I’m in the box room. The kid’s room. Everything in here, as with the rest of the flat, is curdled yellow and floral. Combined with the dirt, the custard flower prints, big and bold, on the bed and across the curtains make the room seem even more depressing than it would normally be. Have a feeling that maybe all rented accommodation is like this. Dad’s emergency flat that he stayed in just after leaving us and before leaving the country gave me the same feeling.
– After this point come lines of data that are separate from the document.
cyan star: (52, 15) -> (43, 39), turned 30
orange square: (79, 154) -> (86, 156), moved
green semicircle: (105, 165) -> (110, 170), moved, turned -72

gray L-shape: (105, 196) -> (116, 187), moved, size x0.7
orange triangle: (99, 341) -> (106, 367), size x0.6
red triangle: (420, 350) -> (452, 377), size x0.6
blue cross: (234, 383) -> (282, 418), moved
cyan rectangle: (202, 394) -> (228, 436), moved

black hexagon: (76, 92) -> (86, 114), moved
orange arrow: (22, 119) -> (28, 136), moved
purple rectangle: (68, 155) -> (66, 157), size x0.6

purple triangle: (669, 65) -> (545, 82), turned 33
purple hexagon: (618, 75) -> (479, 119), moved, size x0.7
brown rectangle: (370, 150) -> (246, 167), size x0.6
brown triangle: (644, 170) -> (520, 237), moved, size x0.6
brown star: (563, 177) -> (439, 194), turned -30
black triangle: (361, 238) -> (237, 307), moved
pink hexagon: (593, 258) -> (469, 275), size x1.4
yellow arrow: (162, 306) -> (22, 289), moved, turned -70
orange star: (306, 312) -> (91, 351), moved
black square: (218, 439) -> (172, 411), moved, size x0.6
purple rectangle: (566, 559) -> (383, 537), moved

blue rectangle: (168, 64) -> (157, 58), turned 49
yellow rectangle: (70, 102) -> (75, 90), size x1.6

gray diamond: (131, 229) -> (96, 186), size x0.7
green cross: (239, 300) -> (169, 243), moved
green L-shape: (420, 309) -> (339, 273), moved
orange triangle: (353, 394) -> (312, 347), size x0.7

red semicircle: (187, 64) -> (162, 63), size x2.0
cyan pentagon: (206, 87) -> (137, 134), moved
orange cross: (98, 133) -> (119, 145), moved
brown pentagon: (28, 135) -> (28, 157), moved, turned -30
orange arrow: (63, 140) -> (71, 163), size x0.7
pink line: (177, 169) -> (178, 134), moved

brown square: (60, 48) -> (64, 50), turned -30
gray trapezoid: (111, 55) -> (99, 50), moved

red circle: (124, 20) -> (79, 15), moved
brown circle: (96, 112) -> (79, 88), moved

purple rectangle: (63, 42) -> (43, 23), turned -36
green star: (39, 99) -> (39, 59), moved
Flower-print normality papered over giant worry cracks; nothing fooling no one.
Mum tells me to make sure I unpack all my stuff once I get there, but all that goes out of the other ear once she’s out of sight. Bag slung across the room, jumper on bed, coat on floor. Freedom! Can’t help, though, coming back into the room five minutes later and hanging the coat up. Hate the idea of Hackett soaking up germs and who knows what else from that skuzzy old carpet.
I sit and scoff the pasta whilst Casey stays glued to the news, the local bulletin now taking over from where Trevor McDonald left off. News is the most boring shit I’ve ever seen. I try to avoid it. Here, it’s local hospital scandal and various stupid triumph-over-adversity stories about plucky pensioners who should be put out of their misery. It’s the kind of nonsense that makes you want to move to another country (only they probably have their own equivalent). Casey takes everything in without a word. He only starts to pay me some attention when the bloody programme is over. I’m sent to the fridge to get us some drinks. It’s full of beer. No sign of any vegetables. Can feel it’s going to be one of those nights so bring back a four-pack.